ICYMI: Imagining New Worlds: Using Science Fiction to Build a Solidarity Economy

From Nonprofit Quarterly: The cultural sector is seeking alternatives to business-as-usual. This article is the second in the series, “Remember the Future: Culture and Systems Change,” co-produced by Art.coop and NPQ. In this series, queer, trans, and BIPOC artists and cultural bearers reflect upon the unique role that culture has played and can play in activating and enacting structural change—and in building a solidarity economy.

"Another term for the systems we practice as a company and have represented through our art is solidarity economy. We at Applied Mechanics didn’t know we were moving and dreaming into solidarity economy until recent connections reflected this back to us."

"The idea of a solidarity economy resonates with our vision of liberation. Like many artists, our collective members face tensions between our dreams and economic pressures. To pay the bills, we are fiscally sponsored by Headlong Dance Theater, a Philadelphia nonprofit with an aligned mission, and Fractured Atlas, a New York City nonprofit that supports artists nationally. In Practicing Cooperation: Mutual Aid Beyond Capitalism, published last year, Andrew Zitcer of Drexel University documents the tensions between ideals and monetary pressures at Headlong, but emphasizes too the 'urban possibility of creative democracy' (203) that is core to Headlong—and to us."

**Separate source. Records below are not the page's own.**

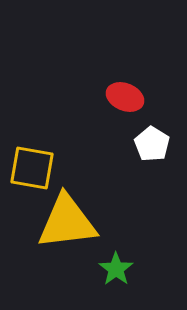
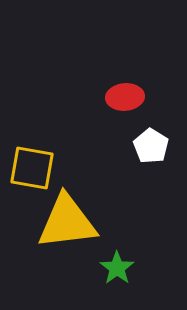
red ellipse: rotated 27 degrees counterclockwise
white pentagon: moved 1 px left, 2 px down
green star: moved 1 px right, 1 px up
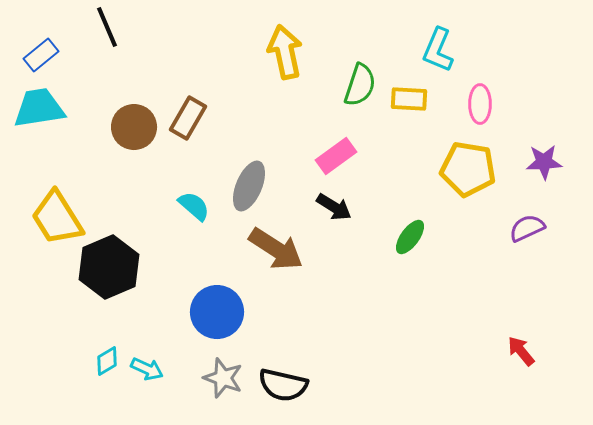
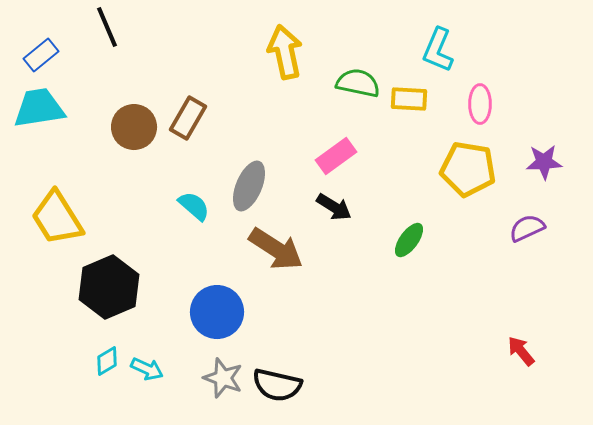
green semicircle: moved 2 px left, 2 px up; rotated 96 degrees counterclockwise
green ellipse: moved 1 px left, 3 px down
black hexagon: moved 20 px down
black semicircle: moved 6 px left
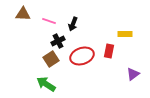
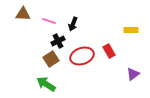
yellow rectangle: moved 6 px right, 4 px up
red rectangle: rotated 40 degrees counterclockwise
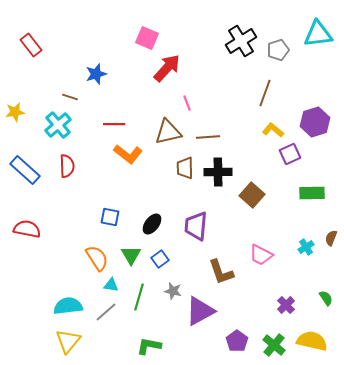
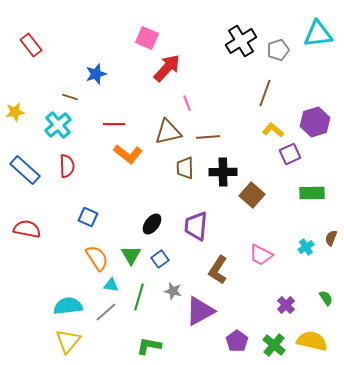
black cross at (218, 172): moved 5 px right
blue square at (110, 217): moved 22 px left; rotated 12 degrees clockwise
brown L-shape at (221, 272): moved 3 px left, 2 px up; rotated 52 degrees clockwise
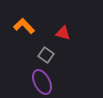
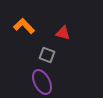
gray square: moved 1 px right; rotated 14 degrees counterclockwise
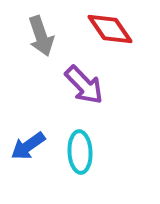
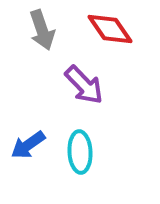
gray arrow: moved 1 px right, 6 px up
blue arrow: moved 1 px up
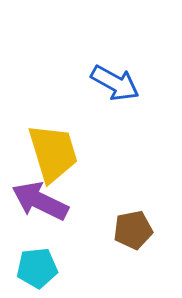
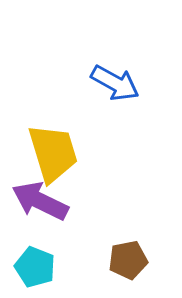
brown pentagon: moved 5 px left, 30 px down
cyan pentagon: moved 2 px left, 1 px up; rotated 27 degrees clockwise
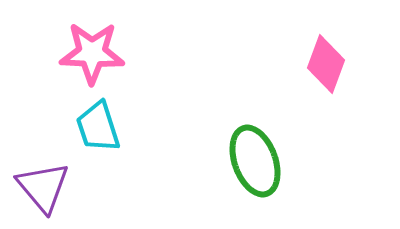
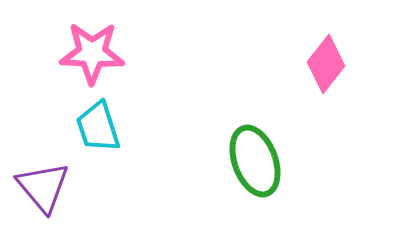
pink diamond: rotated 18 degrees clockwise
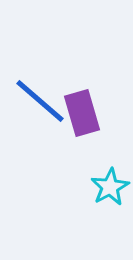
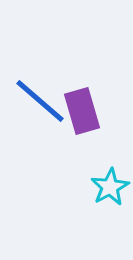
purple rectangle: moved 2 px up
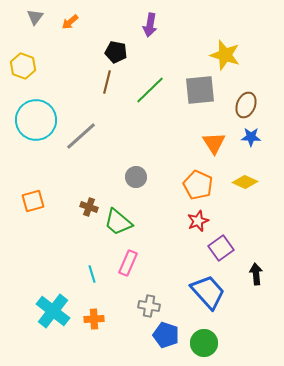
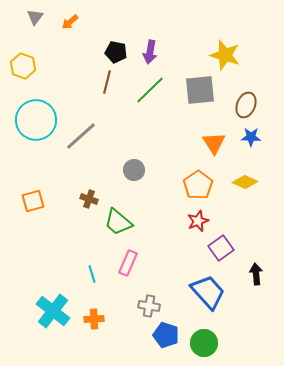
purple arrow: moved 27 px down
gray circle: moved 2 px left, 7 px up
orange pentagon: rotated 12 degrees clockwise
brown cross: moved 8 px up
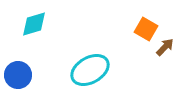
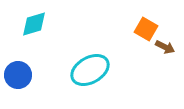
brown arrow: rotated 72 degrees clockwise
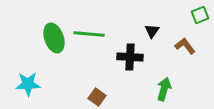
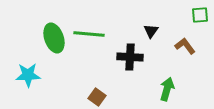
green square: rotated 18 degrees clockwise
black triangle: moved 1 px left
cyan star: moved 9 px up
green arrow: moved 3 px right
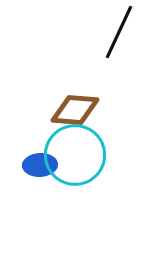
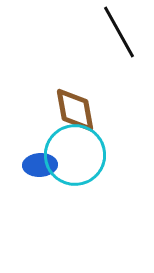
black line: rotated 54 degrees counterclockwise
brown diamond: rotated 75 degrees clockwise
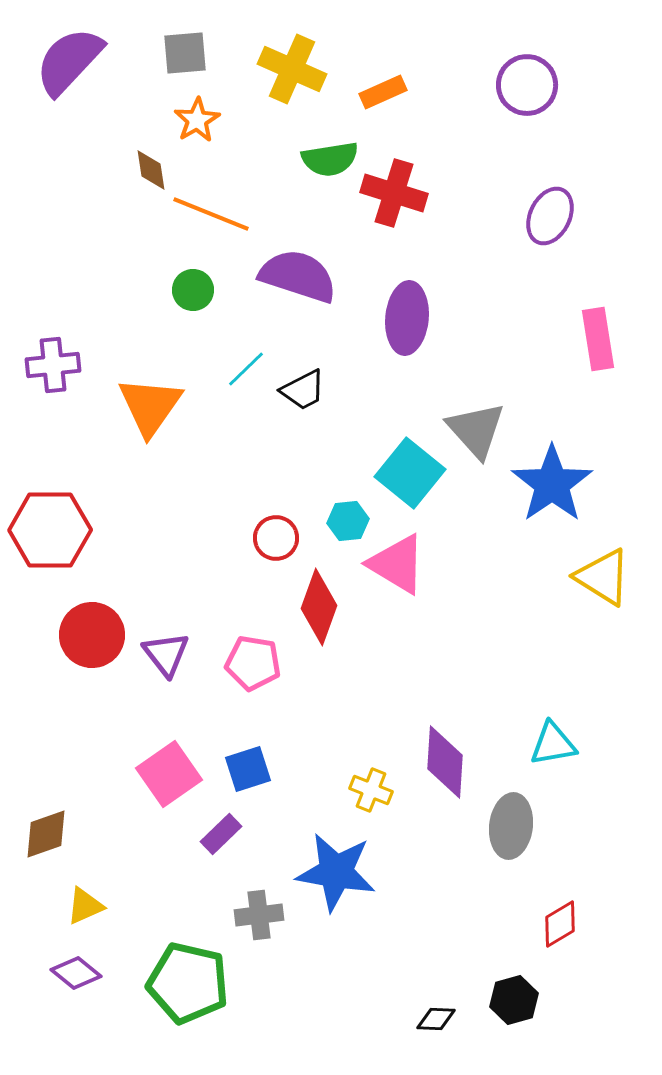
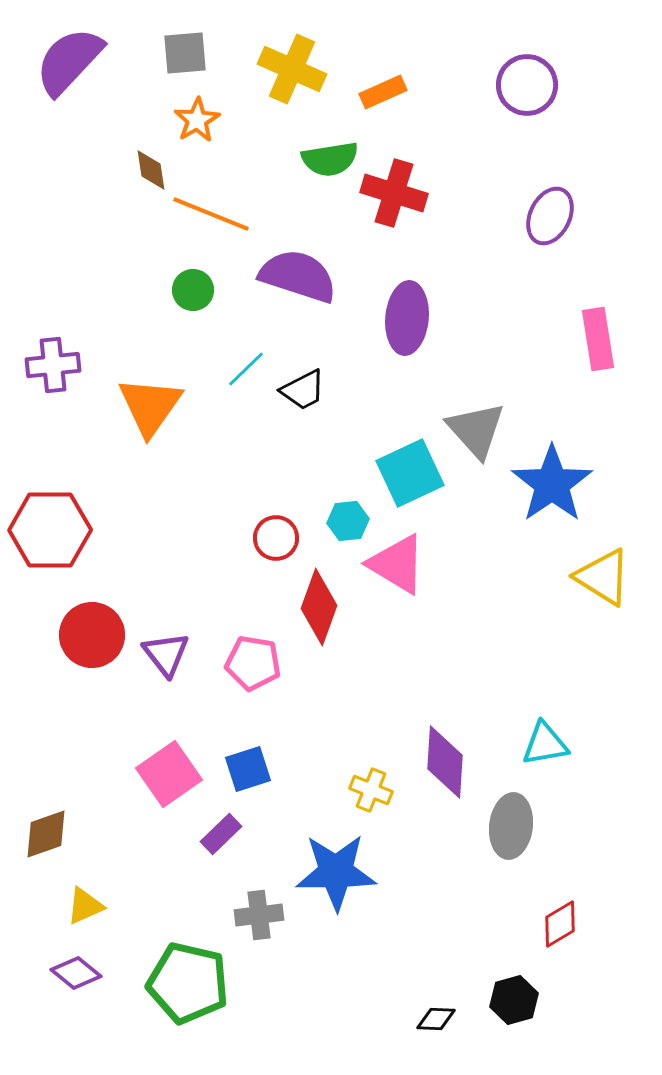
cyan square at (410, 473): rotated 26 degrees clockwise
cyan triangle at (553, 744): moved 8 px left
blue star at (336, 872): rotated 10 degrees counterclockwise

"Our collective welcomes this opportunity to deepen intention. Our work is never finished. We celebrate that. We are always learning, using our hearts as our compass, our truth as swords. (Thank you, Assata Shakur). To center our value of mutual thriving for all, we must believe that “No one is free until we are all free” (Thank you, Fannie Lou Hamer). Our group’s intention, while remaining flexible and humble, is to keep moving the needle of change towards collective liberation in the imaginations of our audiences. However small that movement may be, its ripples are cosmic; it is enough, and it never stops."

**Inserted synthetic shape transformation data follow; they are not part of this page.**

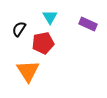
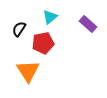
cyan triangle: rotated 21 degrees clockwise
purple rectangle: rotated 18 degrees clockwise
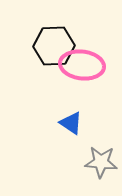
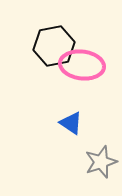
black hexagon: rotated 9 degrees counterclockwise
gray star: rotated 24 degrees counterclockwise
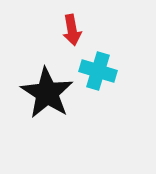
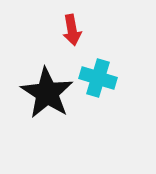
cyan cross: moved 7 px down
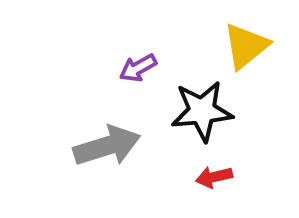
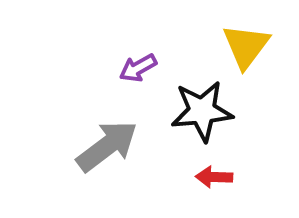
yellow triangle: rotated 14 degrees counterclockwise
gray arrow: rotated 20 degrees counterclockwise
red arrow: rotated 15 degrees clockwise
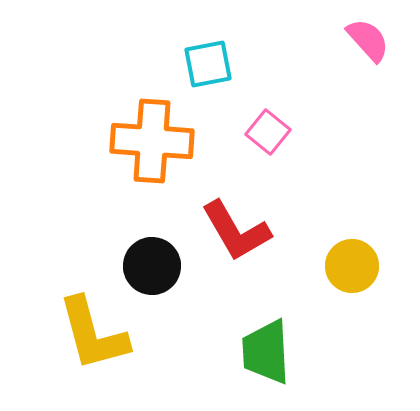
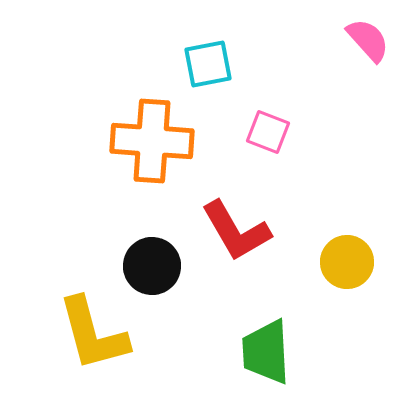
pink square: rotated 18 degrees counterclockwise
yellow circle: moved 5 px left, 4 px up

"This struggle towards the next world is a work of art, one in which it is important to remain brave and vulnerable. At every step on the journey to creating this new world, there is compost—critical to building soil. Every offering—kindness, presence, art, patience—is valuable. There is no such thing as wrong or unfinished."

"Each mistake—erasure, self-criticism, tension—is an opportunity to grow closer to each other and our highest selves. Every creation is a seed. The process is the soil. The sun and rain are our joy and conflict. They are inextricable from each other and equally indispensable."

"Artists—and we are all artists—are microorganisms that nurture seeds. Whatever is harvested will be honored, and every hand that was a part of it thanked, including the Earth from which the harvest was born. This is how we find our way, together."